Monitoring jobs

This article is a draft

This is not a complete article: This is a draft, a work in progress that is intended to be published into an article, which may or may not be ready for inclusion in the main wiki. It should not necessarily be considered factual or authoritative.

Ensuring that your jobs make efficient use of the resources that are assigned to them is an important part of being a responsible user. This is particularly true when you are using a new program or have made some other substantial change in the work being done by your job. This page describes a variety of different methods for evaluating the efficiency of jobs, both currently running jobs and those which have finished.

Current jobs

By default squeue will show all the jobs the scheduler is managing at the moment. It will run much faster if you ask only about your own jobs with

$ squeue -u $USER

You can also use the utility sq to do the same thing with less typing.

You can show only running jobs, or only pending jobs:

$ squeue -u <username> -t RUNNING
$ squeue -u <username> -t PENDING

You can show detailed information for a specific job with scontrol:

$ scontrol show job -dd <jobid>

Do not run squeue from a script or program at high frequency (e.g., every few seconds). Responding to squeue adds load to Slurm and may interfere with its performance or correct operation.

Email notification

You can ask to be notified by email of certain job conditions by supplying options to sbatch:

#SBATCH --mail-user=your.email@example.com
#SBATCH --mail-type=ALL

For a complete list of the options see SchedMD's documentation.

Output buffering

Output from a non-interactive Slurm job is normally buffered, which means that there is usually a delay between when data is written by the job and when you can see the output on a login node. Depending on the application, you are running and the load on the filesystem, this delay can range from less than a second to many minutes, or until the job completes.

There are methods to reduce or eliminate the buffering, but we do not recommend using them because buffering is vital to preserving the overall performance of the filesystem. If you need to monitor the output from a job in real time, we recommend you run an interactive job as described above.

Completed jobs

Get a short summary of the CPU and memory efficiency of a job with seff:

$ seff 12345678
Job ID: 12345678
Cluster: cedar
User/Group: jsmith/jsmith
State: COMPLETED (exit code 0)
Cores: 1
CPU Utilized: 02:48:58
CPU Efficiency: 99.72% of 02:49:26 core-walltime
Job Wall-clock time: 02:49:26
Memory Utilized: 213.85 MB
Memory Efficiency: 0.17% of 125.00 GB

Find more detailed information about a completed job with sacct, and optionally, control what it prints using --format:

$ sacct -j <jobid>
$ sacct -j <jobid> --format=JobID,JobName,MaxRSS,Elapsed

The output from sacct typically includes records labelled .bat+ and .ext+, and possibly .0, .1, .2, .... The batch step (.bat+) is your submission script - for many jobs that's where the main part of the work is done and where the resources are consumed. If you use srun in your submission script, that would create a .0 step that would consume most of the resources. The extern (.ext+) step is basically prologue and epilogue and normally doesn't consume any significant resources.

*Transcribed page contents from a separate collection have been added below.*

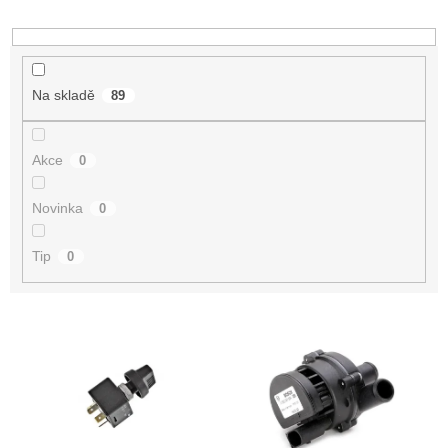
d
u
k
t
Na skladě
89
ů
Akce
0
Novinka
0
Tip
0
V
ý
p
i
s
p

If a node fails while running a job, the job may be restarted. sacct will normally show you only the record for the last (presumably successful) run. If you wish to see all records related to a given job, add the --duplicates option.

Use the MaxRSS accounting field to determine how much memory a job needed. The value returned will be the largest resident set size for any of the tasks. If you want to know which task and node this occurred on, print the MaxRSSTask and MaxRSSNode fields also.

The sstat command works on a running job much the same way that sacct works on a completed job.

Attaching to a running job

It is possible to connect to the node running a job and execute new processes there. You might want to do this for troubleshooting or to monitor the progress of a job.

Suppose you want to run the utility nvidia-smi to monitor GPU usage on a node where you have a job running. The following command runs watch on the node assigned to the given job, which in turn runs nvidia-smi every 30 seconds, displaying the output on your terminal.

$ srun --jobid 123456 --pty watch -n 30 nvidia-smi

It is possible to launch multiple monitoring commands using tmux. The following command launches htop and nvidia-smi in separate panes to monitor the activity on a node assigned to the given job.

$ srun --jobid 123456 --pty tmux new-session -d 'htop -u $USER' \; split-window -h 'watch nvidia-smi' \; attach

Processes launched with srun share the resources with the job specified. You should therefore be careful not to launch processes that would use a significant portion of the resources allocated for the job. Using too much memory, for example, might result in the job being killed; using too many CPU cycles will slow down the job.

Noteː The srun commands shown above work only to monitor a job submitted with sbatch. To monitor an interactive job, create multiple panes with tmux and start each process in its own pane.